Harriet M Kluger1, Kathleen Hoyt, Antonella Bacchiocchi, Tina Mayer, Jonathan Kirsch, Yuval Kluger, Mario Sznol, Stephan Ariyan, Annette Molinaro, Ruth Halaban.   

Abstract

PURPOSE: With the rising incidence of melanoma, more patients are undergoing surveillance for disease recurrence. Our purpose was to study levels of proteins that might be secreted in the blood of patients with metastatic melanoma that can be used for monitoring these individuals.
METHODS: Genome-wide gene expression data were used to identify abundantly expressed genes in melanoma cells that encode for proteins likely to be present in the blood of cancer patients, based on high expression levels in tumors. ELISA assays were employed to measure proteins in plasma of 216 individuals; 108 metastatic melanoma patients and 108 age- and gender-matched patients with resected stage I/II disease split into equal-sized training and test cohorts.

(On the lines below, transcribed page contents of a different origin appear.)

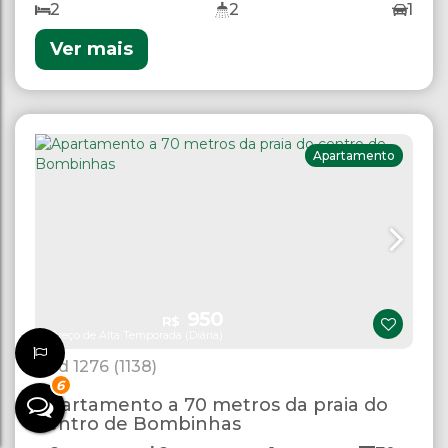
2
2
1
Ver mais
Apartamento
950
R$
Preço de Alta Temporada (Diária)
1276
(1138)
6
Apartamento a 70 metros da praia do
centro de Bombinhas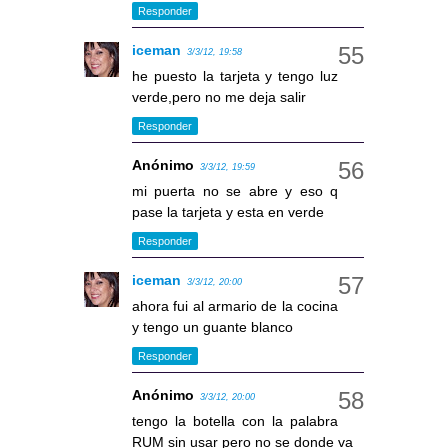
Responder
iceman
3/3/12, 19:58
he puesto la tarjeta y tengo luz
verde,pero no me deja salir
Responder
Anónimo
3/3/12, 19:59
mi puerta no se abre y eso q
pase la tarjeta y esta en verde
Responder
iceman
3/3/12, 20:00
ahora fui al armario de la cocina
y tengo un guante blanco
Responder
Anónimo
3/3/12, 20:00
tengo la botella con la palabra
RUM sin usar pero no se donde va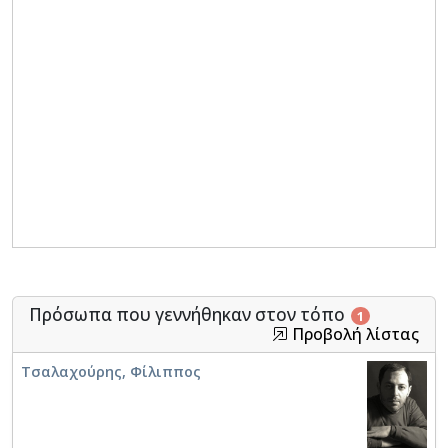
Πρόσωπα που γεννήθηκαν στον τόπο
1
Προβολή λίστας
Τσαλαχούρης, Φίλιππος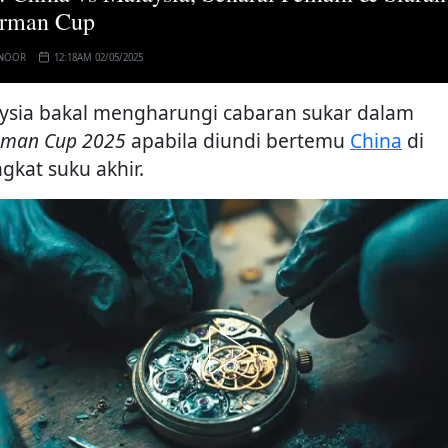
irman Cup
 NOOR
12:18AM 02/05/2025
ysia bakal mengharungi cabaran sukar dalam
rman Cup 2025
apabila diundi bertemu
China
di
gkat suku akhir.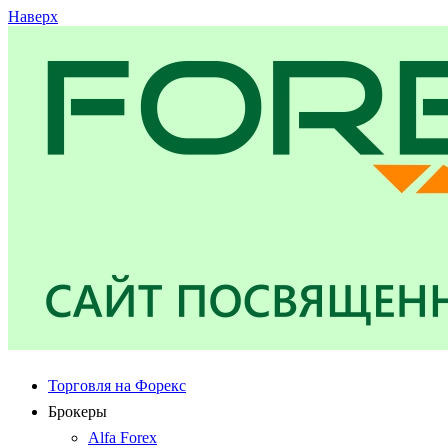
Наверх
Торговля на Форекс
Брокеры
Alfa Forex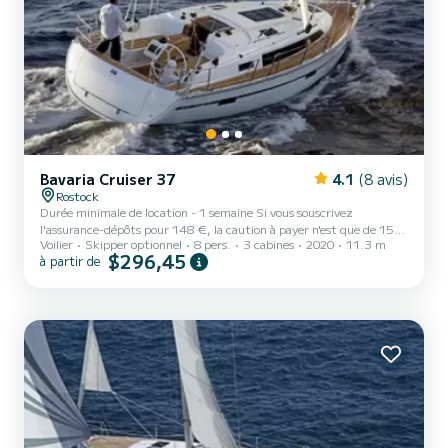
Bavaria Cruiser 37
4.1
(8 avis)
Rostock
Durée minimale de location - 1 semaine Si vous souscrivez
l'assurance-dépôts pour 148 €, la caution à payer n'est que de 150
Voilier
Skipper optionnel
8 pers.
3 cabines
2020
11.3 m
€. La mer Baltique près de Rostock est considérée au niveau
$296,45
à partir de
international comme une zone de navigation exceptionnelle. L'eau
est à une profondeur sûre et la côte ne présente pratiquement
aucune crevasse. Si vous naviguez vers Kühlungsborn ou Rerik, vous
pourrez admirer depuis le navire les longues plages de sable blanc ou
les façades classiques de la station balnéaire de...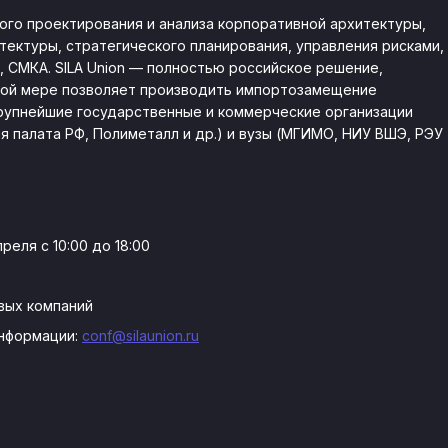
ного проектирования и анализа корпоративной архитектуры,
ектуры, стратегического планирования, управления рисками,
 СМКА. SILA Union — полностью российское решение,
лной мере позволяет производить импортозамещение
крупнейшие государственные и коммерческие организации
я палата РФ, Полиметалл и др.) и вузы (МГИМО, НИУ ВШЭ, РЭУ
еля с 10:00 до 18:00
вых компаний
информации:
conf@silaunion.ru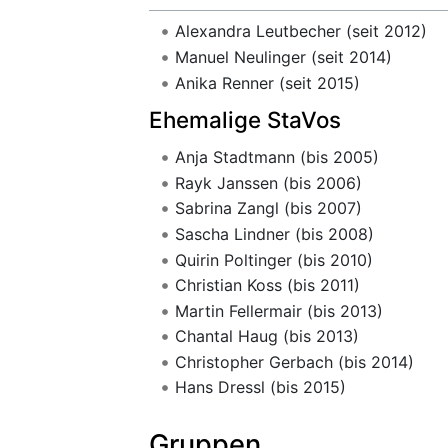
Alexandra Leutbecher (seit 2012)
Manuel Neulinger (seit 2014)
Anika Renner (seit 2015)
Ehemalige StaVos
Anja Stadtmann (bis 2005)
Rayk Janssen (bis 2006)
Sabrina Zangl (bis 2007)
Sascha Lindner (bis 2008)
Quirin Poltinger (bis 2010)
Christian Koss (bis 2011)
Martin Fellermair (bis 2013)
Chantal Haug (bis 2013)
Christopher Gerbach (bis 2014)
Hans Dressl (bis 2015)
Gruppen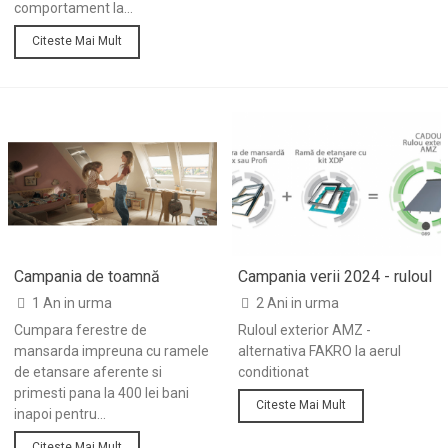
comportament la...
Citeste Mai Mult
Campania de toamnă
Campania verii 2024 - ruloul
VELUX 2024
exterior AMZ cadou
1 An in urma
2 Ani in urma
Cumpara ferestre de
Ruloul exterior AMZ -
mansarda impreuna cu ramele
alternativa FAKRO la aerul
de etansare aferente si
conditionat
primesti pana la 400 lei bani
Citeste Mai Mult
inapoi pentru...
Citeste Mai Mult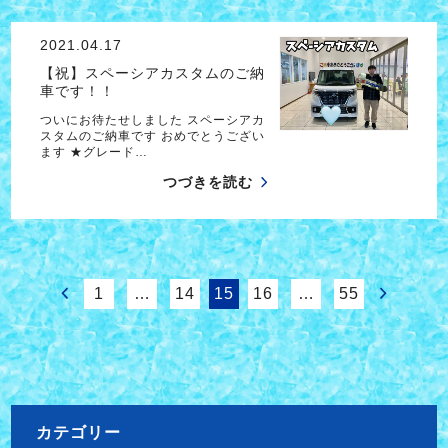
2021.04.17
【祝】スペーシアカスタムのご納
車です！！
ついにお待たせしました スペーシアカ
スタムのご納車です おめでとうござい
ます ★グレード…
つづきを読む
1
…
14
15
16
…
55
カテゴリー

RESULTS: Levels of seven markers, CEACAM (carcinoembryonic antigen-related cell adhesion molecule), ICAM-1 (intercellular adhesion molecule 1), osteopontin, MIA (melanoma inhibitory activity), GDF-15 (growth differentiation factor 15), TIMP-1 (tissue inhibitor of metalloproteinase 1), and S100B, were higher in patients with unresected stage IV disease than in patients with resected stage I/II disease. About 81% of the stage I/II patients in the training set had no marker elevation, whereas 69% of the stage IV patients had elevation of at least one marker (P < 0.0001). Receiver operating characteristic curves for the markers in combination in these two patient populations had an area under curve (AUC) of 0.79 in the training set and 0.8 in the test set. A CART (Classification and Regression Trees) model developed in the training set further improved the AUC in the test set to 0.898.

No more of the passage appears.